■ Listed entries:
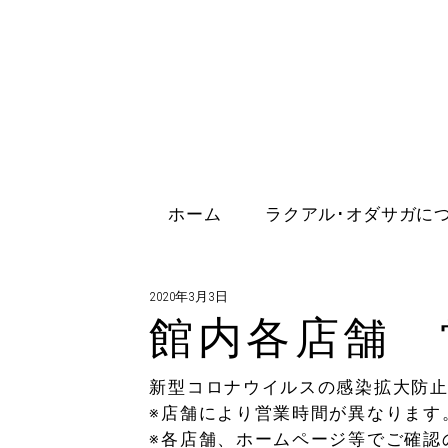
ホーム
ラクアル･オダサガに
2020年3月3日
館内各店舗 
新型コロナウイルスの感染拡大防
※店舗により営業時間が異なります
※各店舗、ホームページ等でご確認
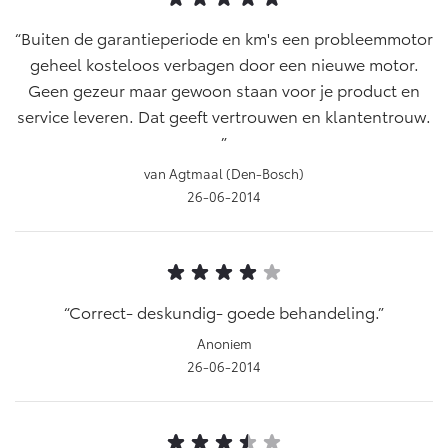
Vanaf € 46.301,-
Vanaf € 56.570,-
Buiten de garantieperiode en km's een probleemmotor
geheel kosteloos verbagen door een nieuwe motor.
Land Cruiser (excl. BTW)
Geen gezeur maar gewoon staan voor je product en
service leveren. Dat geeft vertrouwen en klantentrouw.
van Agtmaal (Den-Bosch)
26-06-2014
Vanaf € 89.986,-
Correct- deskundig- goede behandeling.
Anoniem
26-06-2014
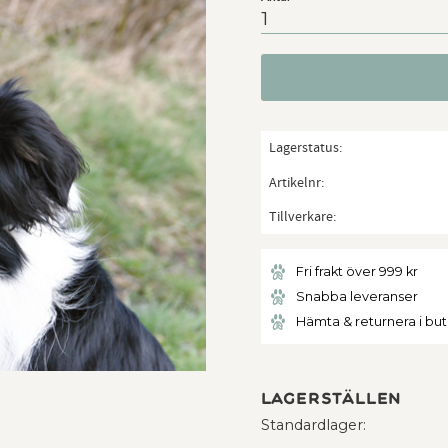
Lagerstatus
Artikelnr
Tillverkare
Fri frakt över 999 kr
Snabba leveranser
Hämta & returnera i bu
Lagerställen
Standardlager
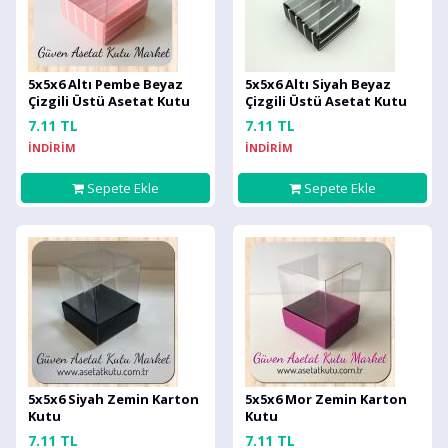
5x5x6 Altı Pembe Beyaz
5x5x6 Altı Siyah Beyaz
Çizgili Üstü Asetat Kutu
Çizgili Üstü Asetat Kutu
7.11 TL
7.11 TL
İNDİRİM
İNDİRİM
Sepete Ekle
Sepete Ekle
5x5x6 Siyah Zemin Karton
5x5x6 Mor Zemin Karton
Kutu
Kutu
7.11 TL
7.11 TL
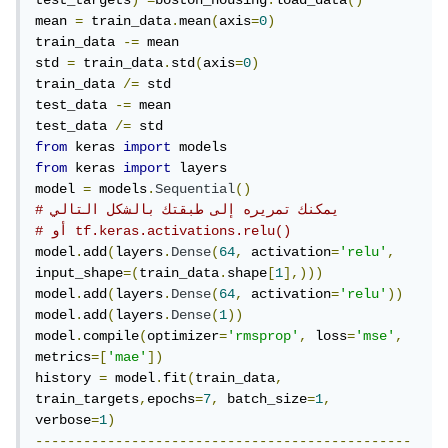
test_targets
)
=
boston_housing
.
load_data
()
mean 
=
 train_data
.
mean
(
axis
=
0
)
train_data 
-=
 mean

std 
=
 train_data
.
std
(
axis
=
0
)
train_data 
/=
 std

test_data 
-=
 mean

test_data 
/=
from
 keras 
import
from
 keras 
import
 layers

model 
=
 models
.
Sequential
()
# يمكنك تمريره إلى طبقتك بالشكل التالي
# أو tf.keras.activations.relu()
model
.
add
(
layers
.
Dense
(
64
,
 activation
=
'relu'
,
input_shape
=(
train_data
.
shape
[
1
],)))
model
.
add
(
layers
.
Dense
(
64
,
 activation
=
'relu'
))
model
.
add
(
layers
.
Dense
(
1
))
model
.
compile
(
optimizer
=
'rmsprop'
,
 loss
=
'mse'
,
metrics
=[
'mae'
])
history 
=
 model
.
fit
(
train_data
,
train_targets
,
epochs
=
7
,
 batch_size
=
1
,
verbose
=
1
)
-----------------------------------------------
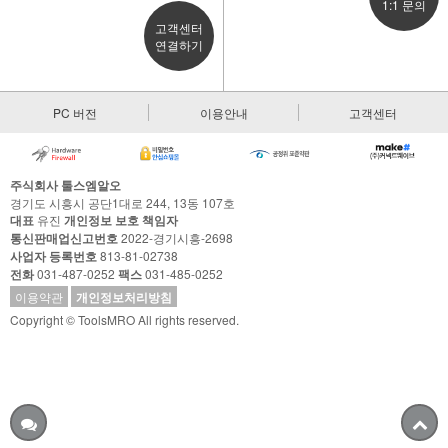
1:1 문의
고객센터
연결하기
PC 버전
이용안내
고객센터
주식회사 툴스엠알오
경기도 시흥시 공단1대로 244, 13동 107호
대표
유진
개인정보 보호 책임자
통신판매업신고번호
2022-경기시흥-2698
사업자 등록번호
813-81-02738
전화
031-487-0252
팩스
031-485-0252
이용약관
개인정보처리방침
Copyright © ToolsMRO All rights reserved.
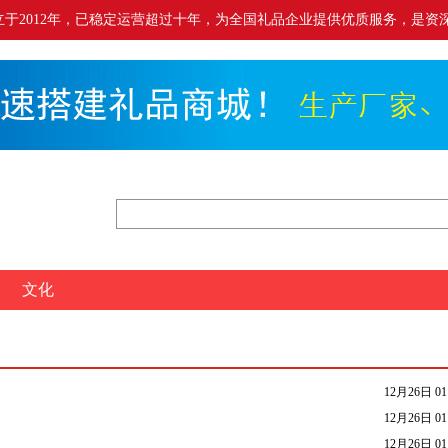
.cn）成立于2012年，已稳定运营超过十年，为全国礼品企业提供优质服务，是资深
文化
12月26日 01
12月26日 01
12月26日 01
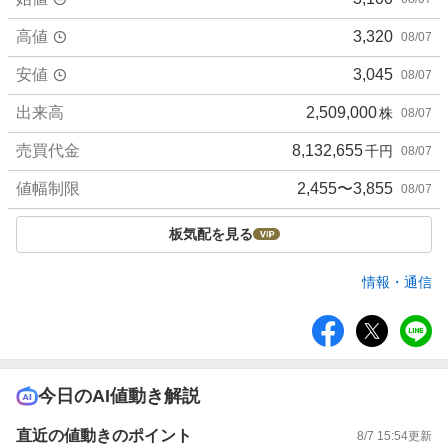
高値
3,320
08/07
安値
3,045
08/07
出来高
2,509,000
株
08/07
売買代金
8,132,655
千円
08/07
値幅制限
2,455〜3,855
08/07
板気配を見る
情報・通信
シ
ェ
ア
今日のAI値動き解説
直近の値動きのポイント
8/7 15:54
更新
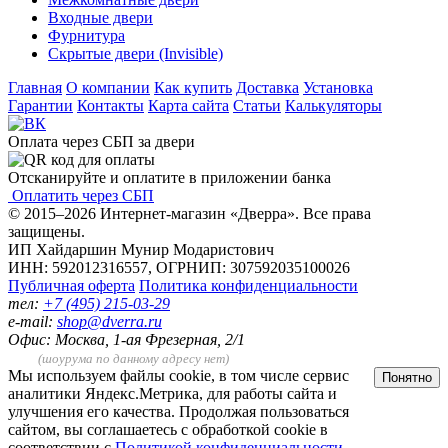
Входные двери
Фурнитура
Скрытые двери (Invisible)
Главная
О компании
Как купить
Доставка
Установка
Гарантии
Контакты
Карта сайта
Статьи
Калькуляторы
Оплата через СБП за двери
Отсканируйте и оплатите в приложении банка
Оплатить через СБП
© 2015–2026 Интернет-магазин «Дверра». Все права
защищены.
ИП Хайдаршин Мунир Модаристович
ИНН: 592012316557, ОГРНИП: 307592035100026
Публичная оферта
Политика конфиденциальности
тел:
+7 (495) 215-03-29
e-mail:
shop@dverra.ru
Офис: Москва, 1-ая Фрезерная, 2/1
(шоурума по данному адресу нет)
Мы используем файлы cookie, в том числе сервис
Понятно
аналитики Яндекс.Метрика, для работы сайта и
улучшения его качества. Продолжая пользоваться
сайтом, вы соглашаетесь с обработкой cookie в
соответствии с
Политикой конфиденциальности
.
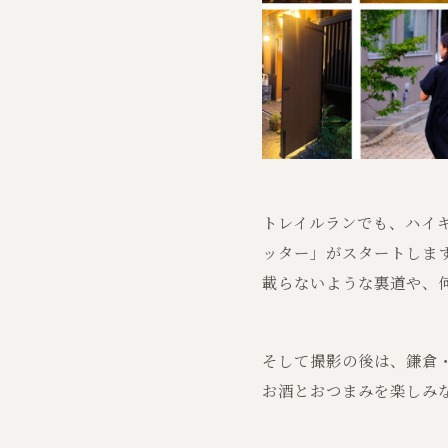
トレイルランでも、ハイ
ッター」がスタートしま
載らないような裏道や、
そして撮影の後は、鎌倉・
お酒とおつまみを楽しみ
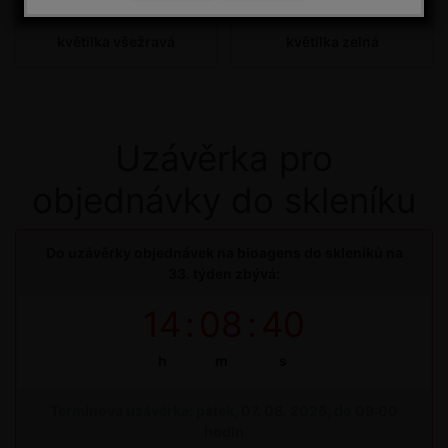
květilka všežravá
květilka zelná
Uzávěrka pro
objednávky do skleníku
Do uzávěrky objednávek na bioagens do skleníků na
33. týden zbývá:
14
:
08
:
40
h
m
s
Termínová uzávěrka: pátek, 07. 08. 2026, do 09:00
hodin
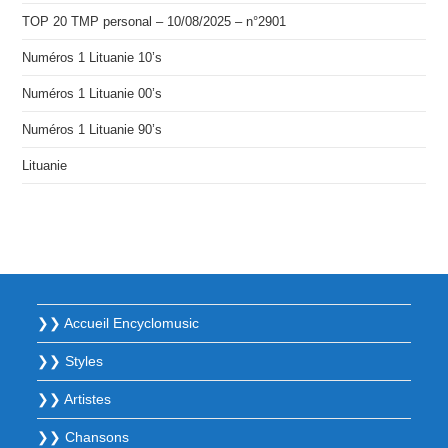
TOP 20 TMP personal – 10/08/2025 – n°2901
Numéros 1 Lituanie 10’s
Numéros 1 Lituanie 00’s
Numéros 1 Lituanie 90’s
Lituanie
❯❯ Accueil Encyclomusic
❯❯ Styles
❯❯ Artistes
❯❯ Chansons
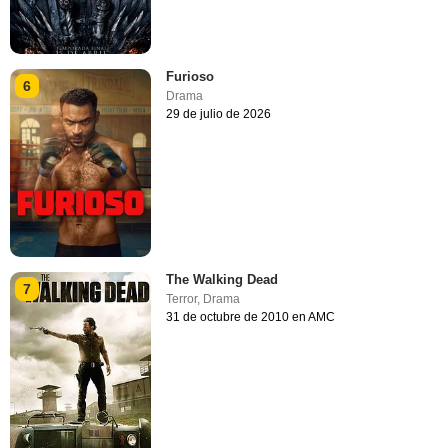
Furioso
6
Drama
29 de julio de 2026
The Walking Dead
7
Terror
,
Drama
31 de octubre de 2010 en AMC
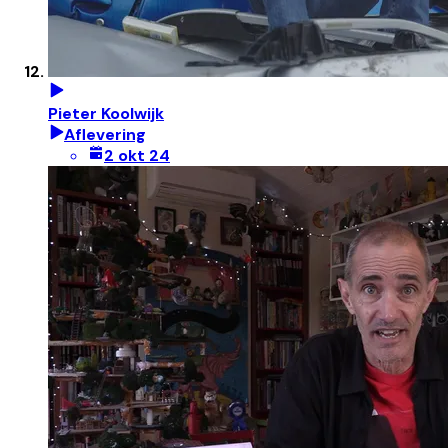
Pieter Koolwijk
Aflevering
2 okt 24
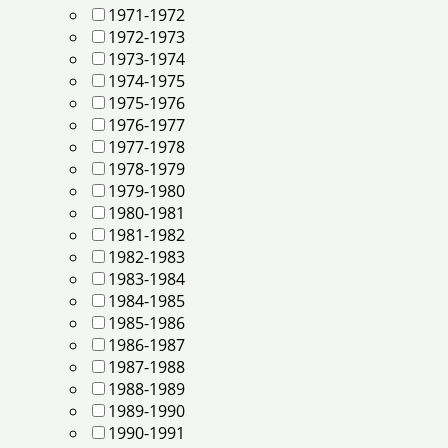
1971-1972
1972-1973
1973-1974
1974-1975
1975-1976
1976-1977
1977-1978
1978-1979
1979-1980
1980-1981
1981-1982
1982-1983
1983-1984
1984-1985
1985-1986
1986-1987
1987-1988
1988-1989
1989-1990
1990-1991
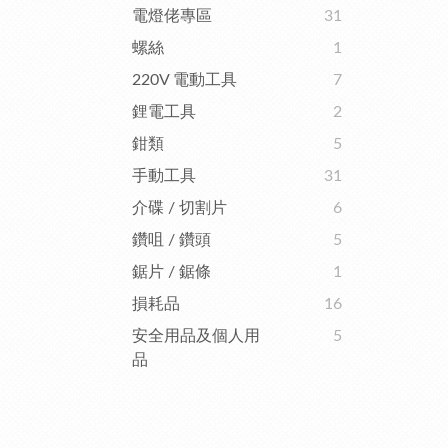
電燈佬專區
31
螺絲
1
220V 電動工具
7
鋰電工具
2
鉗類
5
手動工具
31
介碟 / 切割片
6
鑽咀 / 鑽頭
5
鋸片 / 鋸條
1
損耗品
16
安全用品及個人用
5
品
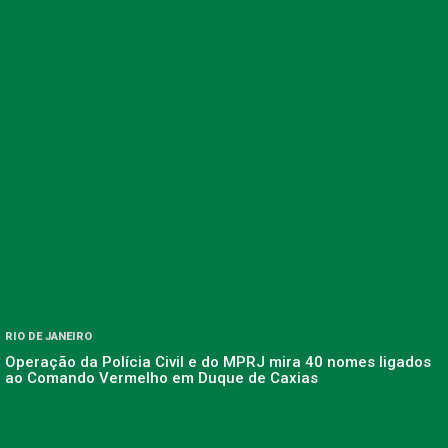
RIO DE JANEIRO
Operação da Polícia Civil e do MPRJ mira 40 nomes ligados
ao Comando Vermelho em Duque de Caxias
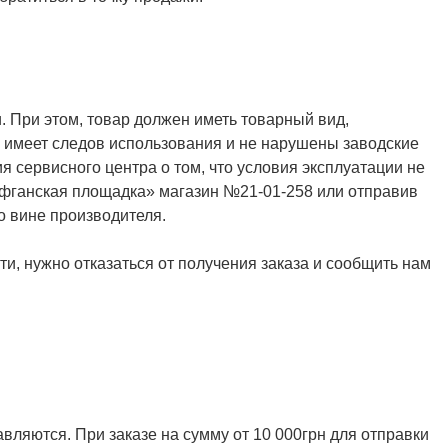
. При этом, товар должен иметь товарный вид,
не имеет следов использования и не нарушены заводские
я сервисного центра о том, что условия эксплуатации не
Афганская площадка» магазин №21-01-258 или отправив
о вине производителя.
и, нужно отказаться от получения заказа и сообщить нам
ляются. При заказе на сумму от 10 000грн для отправки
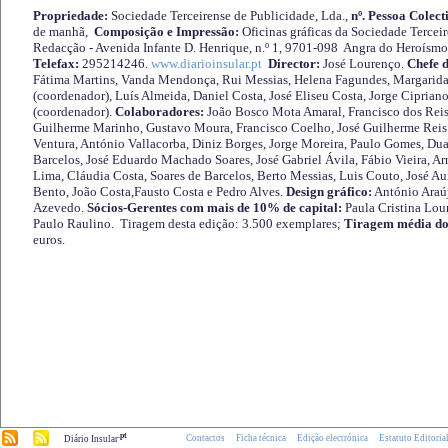
Propriedade:
Sociedade Terceirense de Publicidade, Lda.,
nº. Pessoa Colect
de manhã,
Composição e Impressão:
Oficinas gráficas da Sociedade Tercei
Redacção - Avenida Infante D. Henrique, n.º 1, 9701-098 Angra do Heroísmo 
Telefax:
295214246.
www.diarioinsular.pt
Director:
José Lourenço.
Chefe 
Fátima Martins, Vanda Mendonça, Rui Messias, Helena Fagundes, Margarida
(coordenador), Luís Almeida, Daniel Costa, José Eliseu Costa, Jorge Cipria
(coordenador).
Colaboradores:
João Bosco Mota Amaral, Francisco dos Reis
Guilherme Marinho, Gustavo Moura, Francisco Coelho, José Guilherme Reis 
Ventura, António Vallacorba, Diniz Borges, Jorge Moreira, Paulo Gomes, Duar
Barcelos, José Eduardo Machado Soares, José Gabriel Ávila, Fábio Vieira, A
Lima, Cláudia Costa, Soares de Barcelos, Berto Messias, Luis Couto, José A
Bento, João Costa,Fausto Costa e Pedro Alves.
Design gráfico:
António Araú
Azevedo.
Sócios-Gerentes com mais de 10% de capital:
Paula Cristina Lou
Paulo Raulino. Tiragem desta edição: 3.500 exemplares;
Tiragem média do
euros.
.pt
Contactos
Ficha técnica
Edição electrónica
Estatuto Editoria
Diário Insular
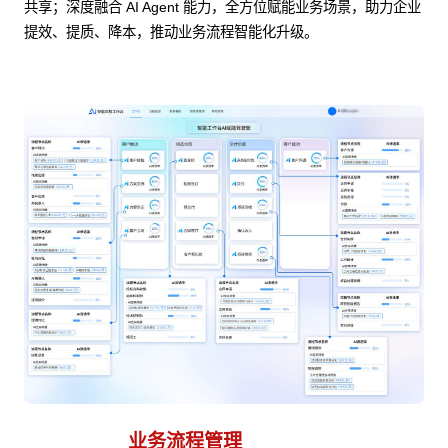
共享；深度融合 AI Agent 能力，全方位赋能业务场景，助力企业
提效、提质、降本，推动业务流程智能化升级。
业务流程管理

■ Your goal: Reproduce the material in full, word for word, and omit the pictures.

■ Task answer:
ホーム
ラクアル･オダサガに
2020年3月3日
館内各店舗 
新型コロナウイルスの感染拡大防
※店舗により営業時間が異なります
※各店舗、ホームページ等でご確認
Vanaf € 46.301,-
Vanaf € 56.570,-
Buiten de garantieperiode en km's een probleemmotor
geheel kosteloos verbagen door een nieuwe motor.
Land Cruiser (excl. BTW)
Geen gezeur maar gewoon staan voor je product en
service leveren. Dat geeft vertrouwen en klantentrouw.
van Agtmaal (Den-Bosch)
26-06-2014
Vanaf € 89.986,-
Correct- deskundig- goede behandeling.
Anoniem
26-06-2014
Lagerstatus
Artikelnr
Tillverkare
Fri frakt över 999 kr
Snabba leveranser
Hämta & returnera i bu
Lagerställen
Standardlager
5x5x6 Altı Pembe Beyaz
5x5x6 Altı Siyah Beyaz
Çizgili Üstü Asetat Kutu
Çizgili Üstü Asetat Kutu
7.11 TL
7.11 TL
İNDİRİM
İNDİRİM
Sepete Ekle
Sepete Ekle
5x5x6 Siyah Zemin Karton
5x5x6 Mor Zemin Karton
Kutu
Kutu
7.11 TL
7.11 TL
test_targets
)
=
boston_housing
.
load_data
()
mean 
=
 train_data
.
mean
(
axis
=
0
)
train_data 
-=
 mean

std 
=
 train_data
.
std
(
axis
=
0
)
train_data 
/=
 std

test_data 
-=
 mean

test_data 
/=
from
 keras 
import
from
 keras 
import
 layers

model 
=
 models
.
Sequential
()
# يمكنك تمريره إلى طبقتك بالشكل التالي
# أو tf.keras.activations.relu()
model
.
add
(
layers
.
Dense
(
64
,
 activation
=
'relu'
,
input_shape
=(
train_data
.
shape
[
1
],)))
model
.
add
(
layers
.
Dense
(
64
,
 activation
=
'relu'
))
model
.
add
(
layers
.
Dense
(
1
))
model
.
compile
(
optimizer
=
'rmsprop'
,
 loss
=
'mse'
,
metrics
=[
'mae'
])
history 
=
 model
.
fit
(
train_data
,
train_targets
,
epochs
=
7
,
 batch_size
=
1
,
verbose
=
1
)
-----------------------------------------------
1:1 문의
고객센터
연결하기
PC 버전
이용안내
고객센터
주식회사 툴스엠알오
경기도 시흥시 공단1대로 244, 13동 107호
대표
유진
개인정보 보호 책임자
통신판매업신고번호
2022-경기시흥-2698
사업자 등록번호
813-81-02738
전화
031-487-0252
팩스
031-485-0252
이용약관
개인정보처리방침
Copyright © ToolsMRO All rights reserved.
.cn）成立于2012年，已稳定运营超过十年，为全国礼品企业提供优质服务，是资深
文化
12月26日 01
12月26日 01
12月26日 01
高値
3,320
08/07
安値
3,045
08/07
出来高
2,509,000
株
08/07
売買代金
8,132,655
千円
08/07
値幅制限
2,455〜3,855
08/07
板気配を見る
情報・通信
シ
ェ
ア
今日のAI値動き解説
直近の値動きのポイント
8/7 15:54
更新
Входные двери
Фурнитура
Скрытые двери (Invisible)
Главная
О компании
Как купить
Доставка
Установка
Гарантии
Контакты
Карта сайта
Статьи
Калькуляторы
Оплата через СБП за двери
Отсканируйте и оплатите в приложении банка
Оплатить через СБП
© 2015–2026 Интернет-магазин «Дверра». Все права
защищены.
ИП Хайдаршин Мунир Модаристович
ИНН: 592012316557, ОГРНИП: 307592035100026
Публичная оферта
Политика конфиденциальности
тел:
+7 (495) 215-03-29
e-mail:
shop@dverra.ru
Офис: Москва, 1-ая Фрезерная, 2/1
(шоурума по данному адресу нет)
Мы используем файлы cookie, в том числе сервис
Понятно
аналитики Яндекс.Метрика, для работы сайта и
улучшения его качества. Продолжая пользоваться
сайтом, вы соглашаетесь с обработкой cookie в
соответствии с
Политикой конфиденциальности
.
トレイルランでも、ハイ
ッター」がスタートしま
載らないような裏道や、
そして撮影の後は、鎌倉・
お酒とおつまみを楽しみ
květilka všežravá
květilka zelná
Uzávěrka pro
objednávky do skleníku
Do uzávěrky objednávek na bioagens do skleníků na
33. týden zbývá:
14
:
08
:
40
h
m
s
Termínová uzávěrka: pátek, 07. 08. 2026, do 09:00
hodin
TOP 20 TMP personal – 10/08/2025 – n°2901
Numéros 1 Lituanie 10’s
Numéros 1 Lituanie 00’s
Numéros 1 Lituanie 90’s
Lituanie
❯❯ Accueil Encyclomusic
❯❯ Styles
❯❯ Artistes
❯❯ Chansons
Furioso
6
Drama
29 de julio de 2026
The Walking Dead
7
Terror
,
Drama
31 de octubre de 2010 en AMC
Pieter Koolwijk
Aflevering
2 okt 24
1971-1972
1972-1973
1973-1974
1974-1975
1975-1976
1976-1977
1977-1978
1978-1979
1979-1980
1980-1981
1981-1982
1982-1983
1983-1984
1984-1985
1985-1986
1986-1987
1987-1988
1988-1989
1989-1990
1990-1991
電燈佬專區
31
螺絲
1
220V 電動工具
7
鋰電工具
2
鉗類
5
手動工具
31
介碟 / 切割片
6
鑽咀 / 鑽頭
5
鋸片 / 鋸條
1
損耗品
16
安全用品及個人用
5
品
RIO DE JANEIRO
Operação da Polícia Civil e do MPRJ mira 40 nomes ligados
ao Comando Vermelho em Duque de Caxias
. При этом, товар должен иметь товарный вид,
не имеет следов использования и не нарушены заводские
я сервисного центра о том, что условия эксплуатации не
Афганская площадка» магазин №21-01-258 или отправив
о вине производителя.
и, нужно отказаться от получения заказа и сообщить нам
ляются. При заказе на сумму от 10 000грн для отправки
Propriedade:
Sociedade Terceirense de Publicidade, Lda.,
nº. Pessoa Colect
de manhã,
Composição e Impressão:
Oficinas gráficas da Sociedade Tercei
Redacção - Avenida Infante D. Henrique, n.º 1, 9701-098 Angra do Heroísmo 
Telefax:
295214246.
www.diarioinsular.pt
Director:
José Lourenço.
Chefe 
Fátima Martins, Vanda Mendonça, Rui Messias, Helena Fagundes, Margarida
(coordenador), Luís Almeida, Daniel Costa, José Eliseu Costa, Jorge Cipria
(coordenador).
Colaboradores:
João Bosco Mota Amaral, Francisco dos Reis
Guilherme Marinho, Gustavo Moura, Francisco Coelho, José Guilherme Reis 
Ventura, António Vallacorba, Diniz Borges, Jorge Moreira, Paulo Gomes, Duar
Barcelos, José Eduardo Machado Soares, José Gabriel Ávila, Fábio Vieira, A
Lima, Cláudia Costa, Soares de Barcelos, Berto Messias, Luis Couto, José A
Bento, João Costa,Fausto Costa e Pedro Alves.
Design gráfico:
António Araú
Azevedo.
Sócios-Gerentes com mais de 10% de capital:
Paula Cristina Lou
Paulo Raulino. Tiragem desta edição: 3.500 exemplares;
Tiragem média do
euros.
.pt
Contactos
Ficha técnica
Edição electrónica
Estatuto Editoria
Diário Insular
共享；深度融合 AI Agent 能力，全方位赋能业务场景，助力企业
提效、提质、降本，推动业务流程智能化升级。
业务流程管理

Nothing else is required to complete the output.